_Data to examine_
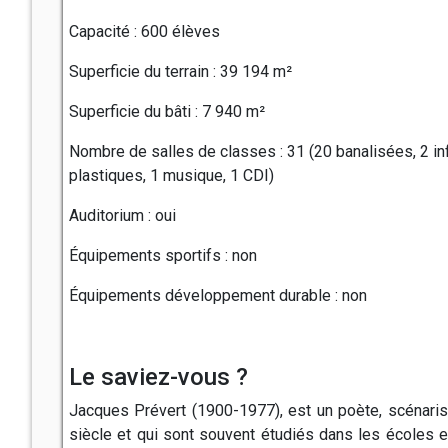
Capacité : 600 élèves
Superficie du terrain : 39 194 m²
Superficie du bâti : 7 940 m²
Nombre de salles de classes : 31 (20 banalisées, 2 inf
plastiques, 1 musique, 1 CDI)
Auditorium : oui
Équipements sportifs : non
Équipements développement durable : non
Le saviez-vous ?
Jacques Prévert (1900-1977), est un poète, scénarist
siècle et qui sont souvent étudiés dans les écoles en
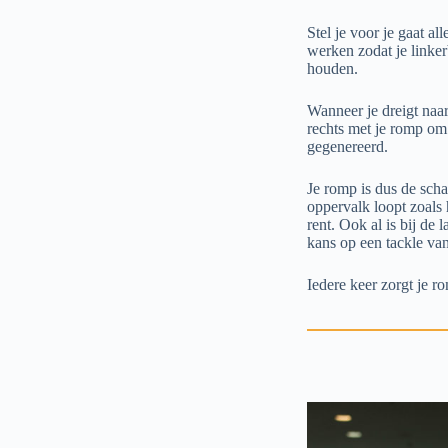
Stel je voor je gaat a
werken zodat je linker
houden.
Wanneer je dreigt naar
rechts met je romp om
gegenereerd.
Je romp is dus de scha
oppervalk loopt zoals 
rent. Ook al is bij de
kans op een tackle van
Iedere keer zorgt je r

_Problem statement_
Leaving out the pictures, output the listing above exactly as given.

_Result for this task_
Capacité : 600 élèves
Superficie du terrain : 39 194 m²
Superficie du bâti : 7 940 m²
Nombre de salles de classes : 31 (20 banalisées, 2 inf
plastiques, 1 musique, 1 CDI)
Auditorium : oui
Équipements sportifs : non
Équipements développement durable : non
Le saviez-vous ?
Jacques Prévert (1900-1977), est un poète, scénarist
siècle et qui sont souvent étudiés dans les écoles en
Stel je voor je gaat a
werken zodat je linker
houden.
Wanneer je dreigt naar
rechts met je romp om
gegenereerd.
Je romp is dus de scha
oppervalk loopt zoals 
rent. Ook al is bij de
kans op een tackle van
Iedere keer zorgt je r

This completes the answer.